*SUPPLIED DATA:*

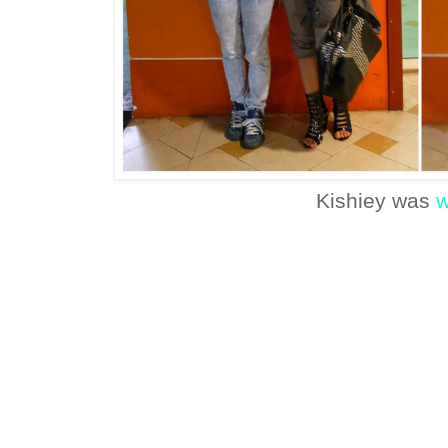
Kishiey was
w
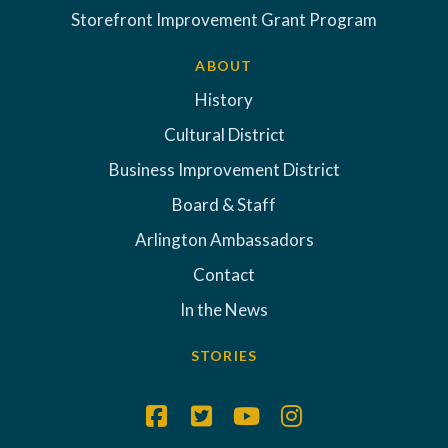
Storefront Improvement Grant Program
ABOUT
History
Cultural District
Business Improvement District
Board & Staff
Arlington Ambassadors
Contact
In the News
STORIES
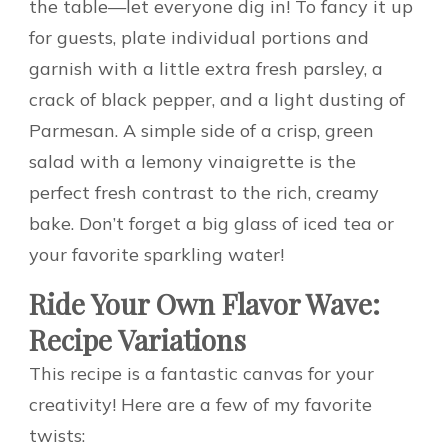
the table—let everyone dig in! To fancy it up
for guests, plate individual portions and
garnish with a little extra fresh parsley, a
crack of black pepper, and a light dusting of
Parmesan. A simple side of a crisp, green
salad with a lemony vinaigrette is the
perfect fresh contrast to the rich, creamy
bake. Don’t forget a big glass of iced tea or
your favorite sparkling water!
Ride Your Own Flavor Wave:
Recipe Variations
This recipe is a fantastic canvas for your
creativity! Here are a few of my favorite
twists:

*AIM OF THE EXERCISE:* From the material above, write out exactly the lines from the line with "In the News" through the closing line, inclusive, and no pictures.

*EXPECTED OUTPUT:*
In the News
STORIES
the table—let everyone dig in! To fancy it up
for guests, plate individual portions and
garnish with a little extra fresh parsley, a
crack of black pepper, and a light dusting of
Parmesan. A simple side of a crisp, green
salad with a lemony vinaigrette is the
perfect fresh contrast to the rich, creamy
bake. Don’t forget a big glass of iced tea or
your favorite sparkling water!
Ride Your Own Flavor Wave:
Recipe Variations
This recipe is a fantastic canvas for your
creativity! Here are a few of my favorite
twists:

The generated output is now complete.